Haemodialysis contributes negligibly to tadalafil elimination.

Due to increased tadalafil exposure (AUC), limited clinical experience, and the lack of ability to influence clearance by dialysis, tadalafil is not recommended in patients with severe renal impairment.

Hepatic insufficiency

Tadalafil exposure (AUC) in subjects with mild and moderate hepatic impairment (Child-Pugh Class A and B) is comparable to exposure in healthy subjects when a dose of 10 mg is administered. If Tadalafil is prescribed, a careful individual benefit/risk evaluation should be undertaken by the prescribing physician. There are no available data about the administration of doses higher than 10 mg of tadalafil to patients with hepatic impairment.

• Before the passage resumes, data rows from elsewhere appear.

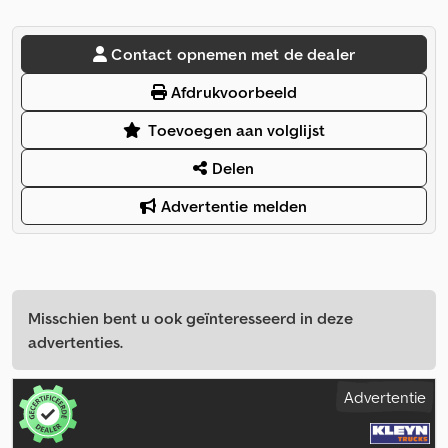
Contact opnemen met de dealer
Afdrukvoorbeeld
Toevoegen aan volglijst
Delen
Advertentie melden
Misschien bent u ook geïnteresseerd in deze
advertenties.
Advertentie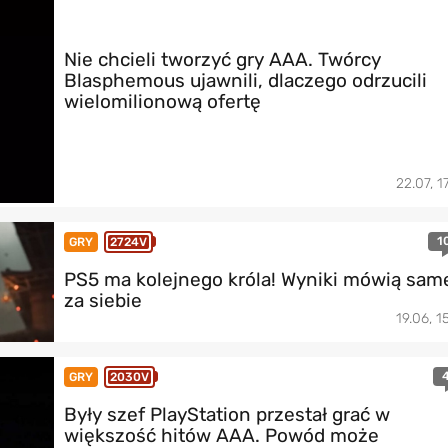
Nie chcieli tworzyć gry AAA. Twórcy
Blasphemous ujawnili, dlaczego odrzucili
wielomilionową ofertę
22.07, 1
1
GRY
2724V
PS5 ma kolejnego króla! Wyniki mówią sam
za siebie
19.06, 1
GRY
2030V
Były szef PlayStation przestał grać w
większość hitów AAA. Powód może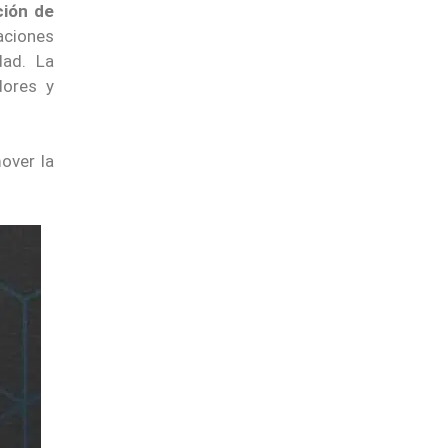
ción de
aciones
dad. La
dores y
over la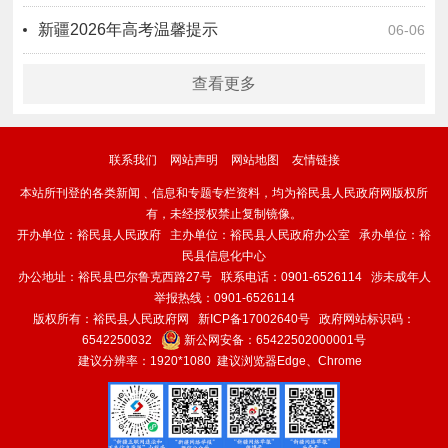
新疆2026年高考温馨提示
06-06
查看更多
联系我们
网站声明
网站地图
友情链接
本站所刊登的各类新闻﹑信息和专题专栏资料，均为裕民县人民政府网版权所
有，未经授权禁止复制镜像。
开办单位：裕民县人民政府 主办单位：裕民县人民政府办公室 承办单位：裕
民县信息化中心
办公地址：裕民县巴尔鲁克西路27号 联系电话：0901-6526114 涉未成年人
举报热线：0901-6526114
版权所有：裕民县人民政府网
新ICP备17002640号
政府网站标识码：
6542250032
新公网安备：
65422502000001号
建议分辨率：1920*1080 建议浏览器Edge、Chrome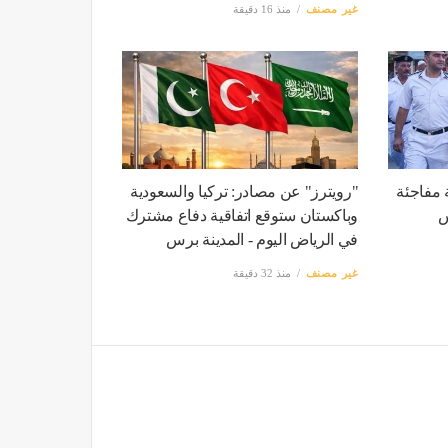
غير مصنف
منذ 16 دقيقة
 مفاجئة
"رويترز" عن مصادر: تركيا والسعودية
س
وباكستان ستوقع اتفاقية دفاع مشترك
في الرياض اليوم - المدينة برس
غير مصنف
منذ 32 دقيقة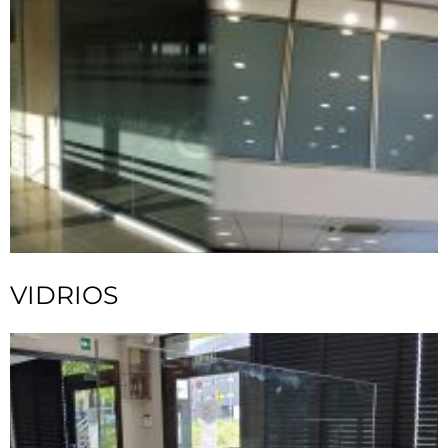
VIDRIOS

Patients with severe hepatic cirrhosis (Child-Pugh Class C) have not been studied and therefore dosing of tadalafil in these patients is not recommended.

Patients with diabetes

Tadalafil exposure (AUC) in patients with diabetes was approximately 19 % lower than the AUC value for healthy subjects after 10 mg dose. This difference in exposure does not warrant a dose adjustment.

Race

Pharmacokinetic studies have included subjects and patients from different ethnic groups, and no differences in the typical exposure to tadalafil have been identified. No dose adjustment is warranted.

Gender

In healthy female and male subjects following single and multiple-doses of tadalafil, no clinically relevant differences in exposure were observed. No dose adjustment is warranted.

Non-clinical data reveal no special hazard for humans based on conventional studies of safety pharmacology, repeated dose toxicity, genotoxicity, carcinogenic potential, and toxicity to reproduction.

There was no evidence of teratogenicity, embryotoxicity or foetotoxicity in rats or mice that received up to 1000 mg/kg/day tadalafil. In a rat prenatal and postnatal development study, the no observed effect dose was 30 mg/kg/day. In the pregnant rat, the AUC for calculated free drug at this dose was approximately 18 times the human AUC at a 20 mg dose.

There was no impairment of fertility in male and female rats. In dogs given tadalafil daily for 6 to 12 months at doses of 25 mg/kg/day (resulting in at least a 3-fold greater exposure [range 3.7 – 18.6] than seen in humans given a single 20 mg dose) and above, there was regression of the seminiferous tubular epithelium that resulted in a decrease in spermatogenesis in some dogs. See also section 5.1.

Tablet core:

Lactose monohydrate

Croscarmellose sodium

Povidone K-25

Hydroxy propyl cellulose

Magnesium stearate

Colloidal silicone dioxide

Sodium laurilsufate

Film coating

Hypromellose

Titanium dioxide (E171)

Macrogol

Talc

Iron oxide yellow (E172)

Not applicable.

36 months

This medicinal product does not require any special storage conditions.

OPA/Aluminium/PVC/Aluminium blisters

PVC/ACLAR/aluminium blisters

Pack size of 4 and 56 film-coated tablets in blisters

Any unused medicinal product or waste material should be disposed of in accordance with local requirements.